Thanks a million for the hot stove Roundtable column in a recent edition of The Baltimore Sun (“Orioles offseason roundtable: Corbin Burnes is gone. Have they done enough to replace him?” Jan. 6). I enjoyed the living daylights out of your discussion. It left me with plenty of prime rib to digest.

I have a grade for the Orioles’ acquisitions that begins and ends in M with all other letters M in between. Money-motivated mediocrity means marginal marketability. The Orioles could have been in the market for Santander, Burnes, and others. However, the Orioles’ market has been long compromised since MLB impulsively and churlishly injected the Expos (now Nationals) into the Orioles’ market 20 years ago. This was the commencement of MLB’s truncation of a strong and burgeoning Baltimore Orioles market.

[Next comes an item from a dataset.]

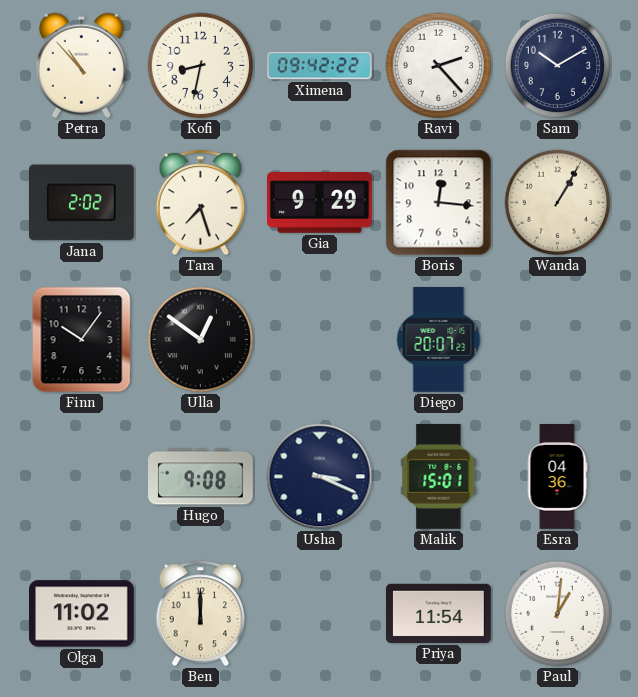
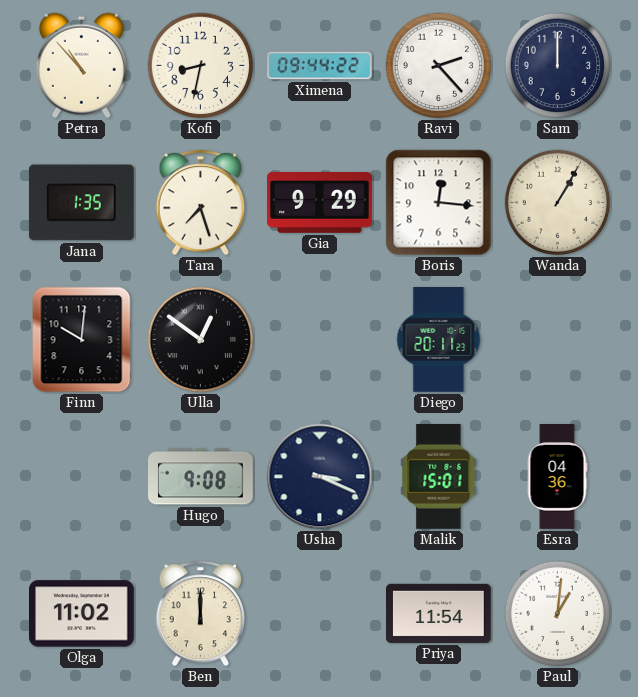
Ximena: 09:42 -> 09:44
Sam: 10:10 -> 12:00
Jana: 2:02 -> 1:35
Finn: 10:06 -> 10:01
Diego: 20:07 -> 20:11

Now, all that the Orioles can seemingly afford are this parade of mediocre one-year rentals. Elfin at $18 million, is 62-62 lifetime. Morton, ($15 million) at age 41, is 138-123 lifetime with his best years in 2017-2019 (all with stellar ballclubs), Morton was 45 and 16 in those years. He is 93 and 107 for the remainder of his career. Sugano, at $13 million, has never thrown a pitch in MLB. He has faced only AA and AAA level hitters in Japan. Gratefully, at least to me, they all will walk at the end of the 2025 season. None of those mediocre (at best) starting pitchers figure to be part of the O’s starting rotation at this time next year. Gary Sanchez at $8.5 million, does have some pop as a backup catcher, but he is a one year rental as well. My point is that all of the above are only short term Band-Aids for a roster that is in desperate need of long term commitments and stability.

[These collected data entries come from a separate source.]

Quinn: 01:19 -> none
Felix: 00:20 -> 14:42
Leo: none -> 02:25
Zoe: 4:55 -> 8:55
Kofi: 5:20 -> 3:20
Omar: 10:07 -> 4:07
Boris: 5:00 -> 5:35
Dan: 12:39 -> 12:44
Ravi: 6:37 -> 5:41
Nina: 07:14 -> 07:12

These starting pitcher acquisitions remind me of steaks that I have consumed at franchise commercial steak houses over the years. I periodically would have a yen for a top quality steak but I could only afford hamburger. My hunger, impulsivity, and my pocketbook conned me into thinking that I was getting a bargain. However, I already knew better. Knowing that I would have to carefully floss to get the gristle out would be my bad memory of real money being spent for mediocrity. The O’s have bought three everyday products who are only, at best, inning eaters. To me, they are roster fillers which are “bargains” which cost real money and will give nothing in return other than mediocrity. It’s insanity to expect anything else. Sounds like gristle between the teeth, doesn’t it? Gristle can tend to give cheap steaks false depth.

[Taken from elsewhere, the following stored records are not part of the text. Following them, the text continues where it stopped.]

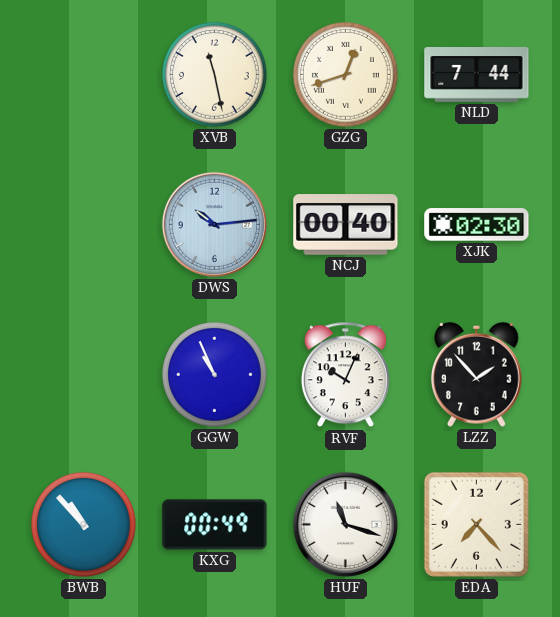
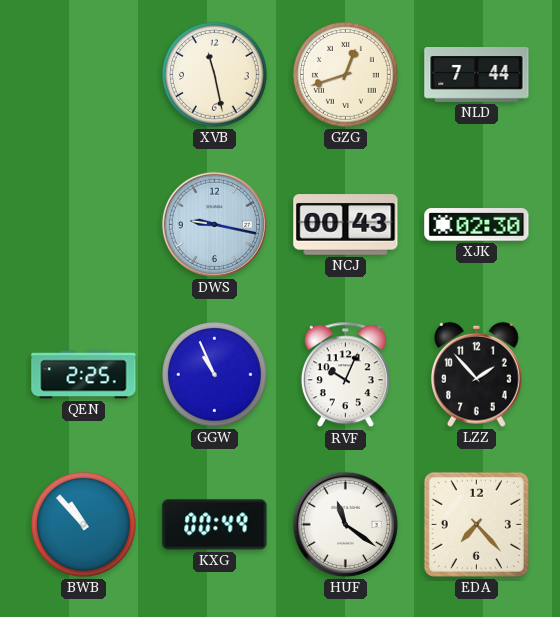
DWS: 10:14 -> 9:17
NCJ: 00:40 -> 00:43
QEN: none -> 2:25
HUF: 11:18 -> 11:21
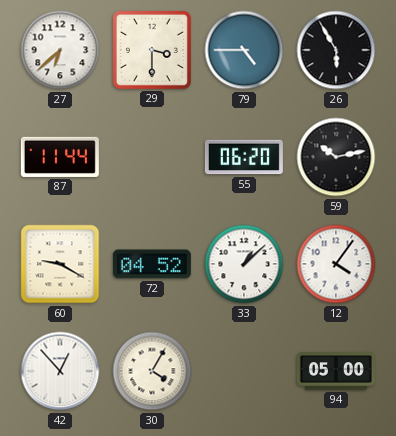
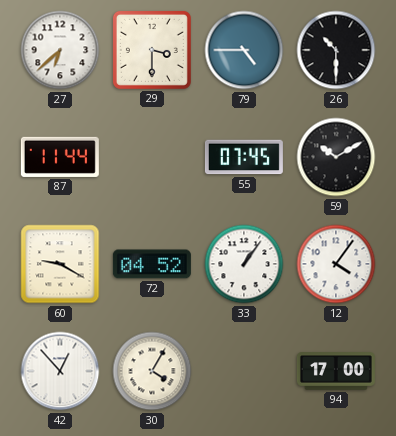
26: 5:55 -> 10:30
55: 06:20 -> 07:45
59: 10:13 -> 10:10
33: 1:08 -> 1:06
94: 05:00 -> 17:00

Grayson Rodriguez, Dean Kremer, and others will have to step up and stay healthy for the O’s to contend in 2025. Hopefully, Trevor Rogers and Cade Povich will be able to fill in the blanks and prove that they are quality lefties who belong on a contending ballclub. This would allow those three mediocre rentals to help the O’s buy some more time. Last year, the O’s traded two excellent big league ready prospects for Rogers. Connor Norby and Kyle Stowers were apparently expendable for peanuts (thus far) and both traded O’s players produced for the Marlins. Norby hit 9 home runs in 178 at bats with the Marlins in 2024 after being traded there. Those numbers project to around 30 homers with a full season of 600 at bats. Stowers did not fare as well as Norby, but that Stanford product showed in his brief time here that he was big league material. He looked like a quality left-handed hitter. Since Burnes is now gone, what do the O’s have to show for their jettisoning of Joey Ortiz and DL Hall, their top lefty SP prospect? A first round playoff exit, courtesy of the Royals, comes to mind, along with a shallower farm system.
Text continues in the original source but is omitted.